Kareem Roustom, Kinan Abou-Afach, Words Adorned, The Crossing, Donald Nally


The combination of Classical elements and local musical traditions is nothing new. Of course you can go back to the earliest church music and sometimes find local song woven into chant form, or Papa Haydn taking on regional folk forms to suit his ends, not to mention musical Nationalism as it came into vogue in the later 19th Century through to the Modern era.

For all that the possibilities remain as open-ended as ever. As if to remind us of such things, there is a recent release of Andalusian-poetry-based music meeting New Music called Words Adorned (Navona NV6356).

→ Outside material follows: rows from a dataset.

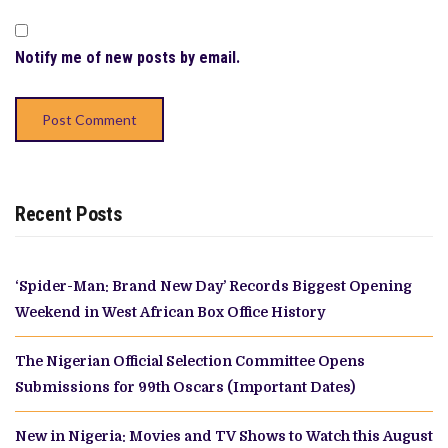
Notify me of new posts by email.
Recent Posts
‘Spider-Man: Brand New Day’ Records Biggest Opening
Weekend in West African Box Office History
The Nigerian Official Selection Committee Opens
Submissions for 99th Oscars (Important Dates)
New in Nigeria: Movies and TV Shows to Watch this August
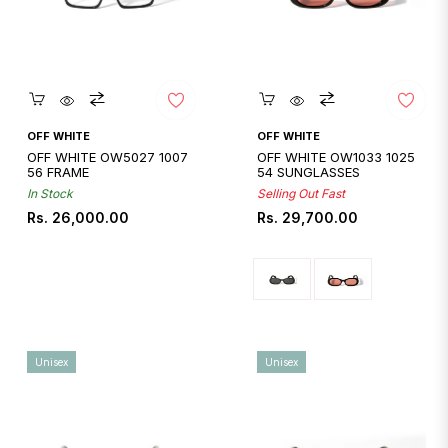
Quickshop
Quickshop
OFF WHITE
OFF WHITE
OFF WHITE OW5027 1007
OFF WHITE OW1033 1025
56 FRAME
54 SUNGLASSES
In Stock
Selling Out Fast
Regular
Regular
Rs. 26,000.00
Rs. 29,700.00
price
price
Unisex
Unisex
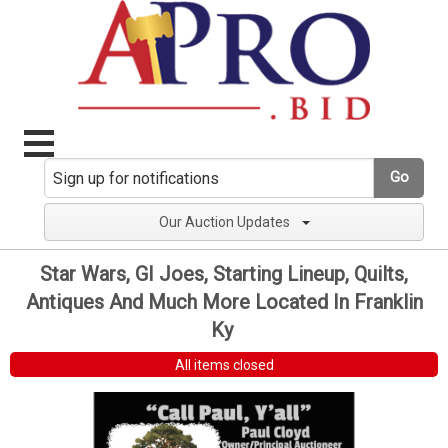
Go
Our Auction Updates
Star Wars, GI Joes, Starting Lineup, Quilts,
Antiques And Much More Located In Franklin
Ky
All items closed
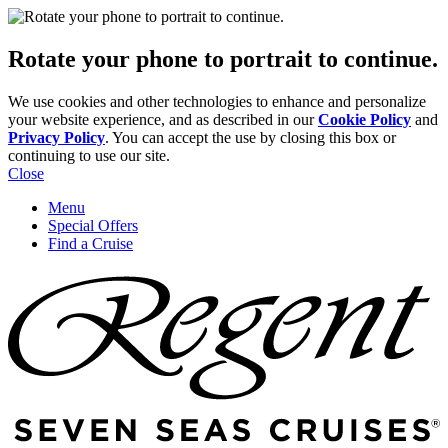
Rotate your phone to portrait to continue.
We use cookies and other technologies to enhance and personalize
your website experience, and as described in our
Cookie Policy
and
Privacy Policy
. You can accept the use by closing this box or
continuing to use our site.
Close
Menu
Special Offers
Find a Cruise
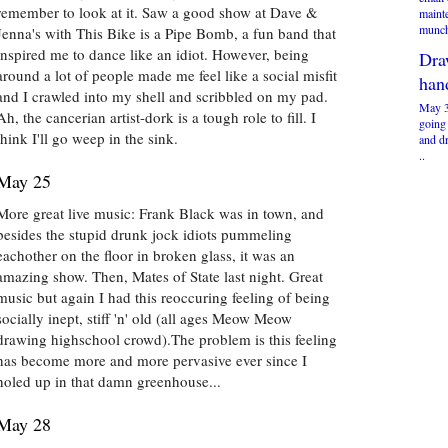
remember to look at it. Saw a good show at Dave &
maint
munch
Jenna's with This Bike is a Pipe Bomb, a fun band that
inspired me to dance like an idiot. However, being
Dra
around a lot of people made me feel like a social misfit
han
and I crawled into my shell and scribbled on my pad.
May 3
Ah, the cancerian artist-dork is a tough role to fill. I
going
think I'll go weep in the sink.
and d
..
May 25
More great live music: Frank Black was in town, and
besides the stupid drunk jock idiots pummeling
eachother on the floor in broken glass, it was an
amazing show. Then, Mates of State last night. Great
music but again I had this reoccuring feeling of being
socially inept, stiff 'n' old (all ages Meow Meow
drawing highschool crowd).The problem is this feeling
has become more and more pervasive ever since I
holed up in that damn greenhouse...
May 28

Andalusia is the Southernmost community in peninsular Spain, which historically was where Moors once prevailed, ruling the region from the 8th to the 15th centuries. With them came a vibrant Arabic literature and music. 

From that comes a forward looking musical program featuring the renowned choral group The Crossing under the direction of Donald Nally. Add to that the very capable instrumental ensemble Al-Bustan Takht consisting of oud, violin, drums, etc., and the very beautiful lead vocals of Dalal Abu-Amneh. All this is under the astute general musical direction of Hanna Khoury.

The music center around two song settings with composition-arrangements of Andalusian poetry. Kareem Roustom and Kinan Abou-afach each give us a compelling suite of songs that both takes inspiration from large group Andalusian music (at least as I have heard it) but also then interject elements of Classical Modernity. I have never heard a more interesting combination of old and new, classical and contemporary when it comes to the Arabic diaspora. The music is superbly written and excellently performed.

The program ends with "When He Appeared," a traditional Muwashshah very nicely played and sung. I believe I still have a recording of Oum Kalthoum doing this. The version here rivals that, which is saying something.

All goes wonderfully well in this program. I do not hesitate to recommend it to you highly. It will give you a musically astute extension of traditional Andalusian song into the present and future of Modern Classical.